Yes, you should definitely avoid all those non-standard spellings in writing, unless, as I said before, you are imitating actual dialogue. For example;

The woman marched up to the man and said; "I ain't taking none of your shit. You wanna watch what you say or I'm gonna call the pigs!"

In songs they are acceptable too and in very informal writing, but not in normal formal writing (exams, reports, articles, business letters or emails etc etc).


----------



## Pirulo1234

JennyTW said:


> Yes, you should definitely avoid all those non-standard spellings in writing, unless, as I said before, you are imitating actual dialogue. For example;
> 
> The woman marched up to the man and said; "I ain't taking none of your shit. You wanna watch what you say or I'm gonna call the pigs!"
> 
> In songs they are acceptable too and in very informal writing, but not in normal formal writing (exams, reports, articles, business letters or emails etc etc).




Thanks!!


----------



## ranks39

juan2937 said:


> Strange enough!!, all my grammar books Azar's, Michael Swan, etc. deal with these substandard writings as something we should learn among friends or informal conversation. It seems that US English is substandard?



I think Jenny was only saying to avoid them in a formal setting.  You would not "wanna" use these words(gotta, wanna, gonna) in FORMAL situations like business e-mails, exams, formal letters.  They can, however, be used in informal conversation.


----------



## juan2937

JennyTW said:


> Yes, of course, Juan. I agree that you should be able to rely on respected books to clear up your doubts. The copy of the book I have says "First published 1980. Ninth impression 1984".  So it's probably older than yours. I can't find anything on RP in mine. What's the section heading?
> 
> What he DOES say in the Introduction under the heading Correctness is; "If we say that a form is "incorrect"... we may be talking about a form like "ain't", which is used by many British and American people, but which is considered "wrong" or substandard."
> He goes on to say that incorrect forms are marked by asterisks and are forms "that students are advised not to use."



Michael Swan, page 289 number 308, numeral 3-4 Dialect accent; 'received pronunciation' 3rd Edition. I wouldn't use hard words at the church or a formal dinner either.

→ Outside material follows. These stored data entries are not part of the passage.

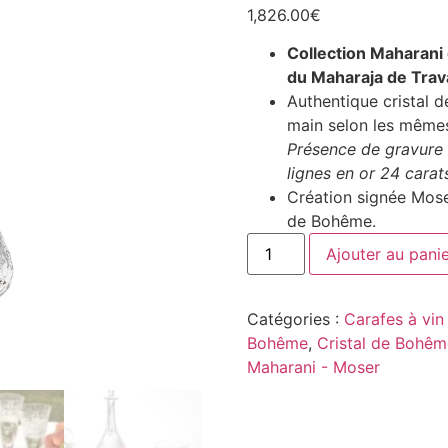
1,826.00
€
Collection Maharani 
du Maharaja de Trav
Authentique cristal d
main selon les mêmes
Présence de gravure a
lignes en or 24 carat
Création signée Moser
de Bohême.
Ajouter au pani
Catégories :
Carafes à vin 
Bohême
,
Cristal de Bohême
Maharani - Moser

But we as learners need learn English as the grammar books deal with all substandards or polite words to enrich our vocabulary and reach the possibility to express your own language ( español in my case with the same nuances i use in my mother tongue to convey my feelings as accurate as a perfect correspondence of two nationalities but one idea.


----------



## PichaPuerto

It's like andaluz for example. If I start speaking "Qué pasa picha!, vamo´ pa el tinglao., has visto er cani, killo ke guasa etc etc,,
This is something that I could possibly say, but I couldn't write it down, unless I were imitating speech (Lorca for example)

"I ain't doing that, or I gotta go" just looks uneducated written down.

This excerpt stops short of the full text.